§ REQUIRED ACTION: The records below must be reproduced exactly, excluding any pictures.

+++

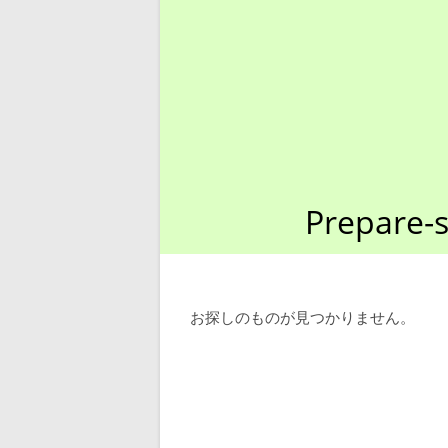
Prepare-s
お探しのものが見つかりません。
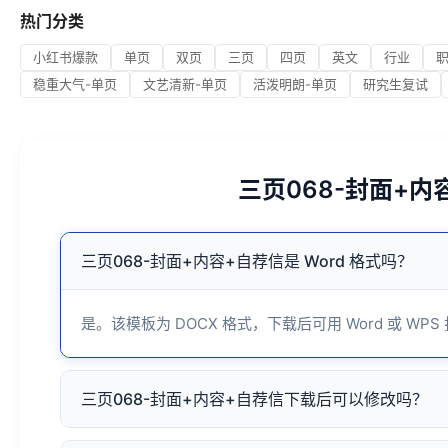
热门分类
小红书爆款
单页
双页
三页
四页
英文
行业
稳重大气-单页
文艺清新-单页
活泼明朗-单页
研究生复试
三页068-封面+
三页068-封面+内容+自荐信是 Word 格式吗？
是。该模板为 DOCX 格式，下载后可用 Word 或 WPS
三页068-封面+内容+自荐信下载后可以修改吗？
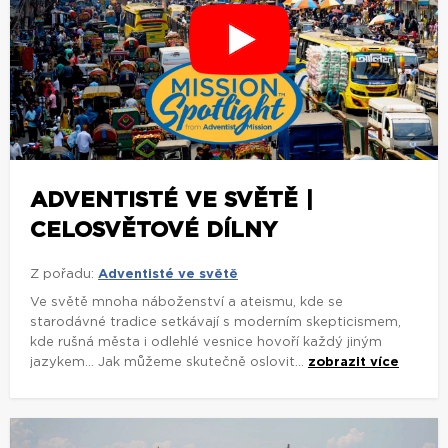
ADVENTISTÉ VE SVĚTĚ |
CELOSVĚTOVÉ DÍLNY
Z pořadu:
Adventisté ve světě
Ve světě mnoha náboženství a ateismu, kde se
starodávné tradice setkávají s moderním skepticismem,
kde rušná města i odlehlé vesnice hovoří každý jiným
jazykem... Jak můžeme skutečně oslovit...
zobrazit více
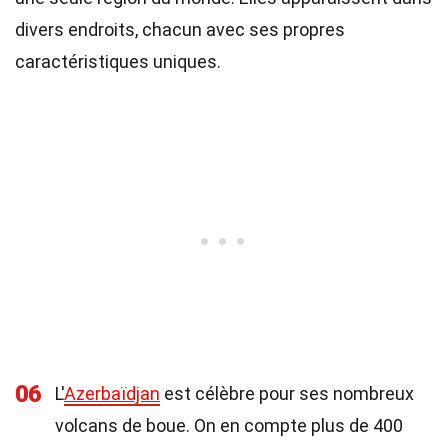
divers endroits, chacun avec ses propres
caractéristiques uniques.
06
L'
Azerbaïdjan
est célèbre pour ses nombreux
volcans de boue. On en compte plus de 400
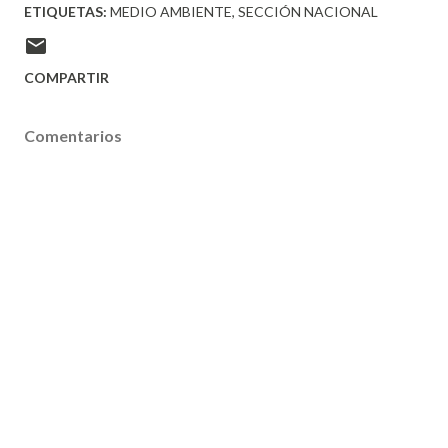
ETIQUETAS:
MEDIO AMBIENTE
SECCIÓN NACIONAL
COMPARTIR
Comentarios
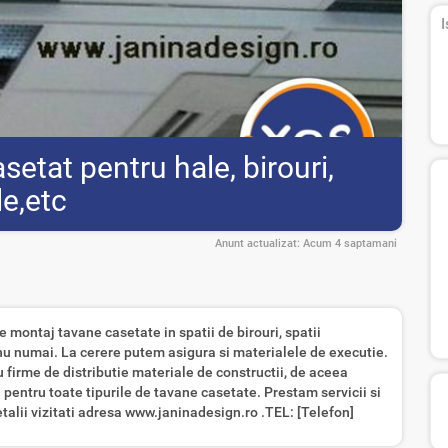
I
etat pentru hale, birouri,
le,etc
Anunt actualizat:
Acum 4 saptamani
e montaj tavane casetate in spatii de birouri, spatii
 nu numai. La cerere putem asigura si materialele de executie.
irme de distributie materiale de constructii, de aceea
pentru toate tipurile de tavane casetate. Prestam servicii si
talii vizitati adresa www.janinadesign.ro .TEL: [Telefon]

+++

§ SOLUTION BELOW:
Prepare-s
お探しのものが見つかりません。
热门分类
小红书爆款
单页
双页
三页
四页
英文
行业
稳重大气-单页
文艺清新-单页
活泼明朗-单页
研究生复试
三页068-封面+
三页068-封面+内容+自荐信是 Word 格式吗？
是。该模板为 DOCX 格式，下载后可用 Word 或 WPS
三页068-封面+内容+自荐信下载后可以修改吗？
ADVENTISTÉ VE SVĚTĚ |
CELOSVĚTOVÉ DÍLNY
Z pořadu:
Adventisté ve světě
Ve světě mnoha náboženství a ateismu, kde se
starodávné tradice setkávají s moderním skepticismem,
kde rušná města i odlehlé vesnice hovoří každý jiným
jazykem... Jak můžeme skutečně oslovit...
zobrazit více
divers endroits, chacun avec ses propres
caractéristiques uniques.
06
L'
Azerbaïdjan
est célèbre pour ses nombreux
volcans de boue. On en compte plus de 400
ETIQUETAS:
MEDIO AMBIENTE
SECCIÓN NACIONAL
COMPARTIR
Comentarios
I
etat pentru hale, birouri,
le,etc
Anunt actualizat:
Acum 4 saptamani
e montaj tavane casetate in spatii de birouri, spatii
 nu numai. La cerere putem asigura si materialele de executie.
irme de distributie materiale de constructii, de aceea
pentru toate tipurile de tavane casetate. Prestam servicii si
talii vizitati adresa www.janinadesign.ro .TEL: [Telefon]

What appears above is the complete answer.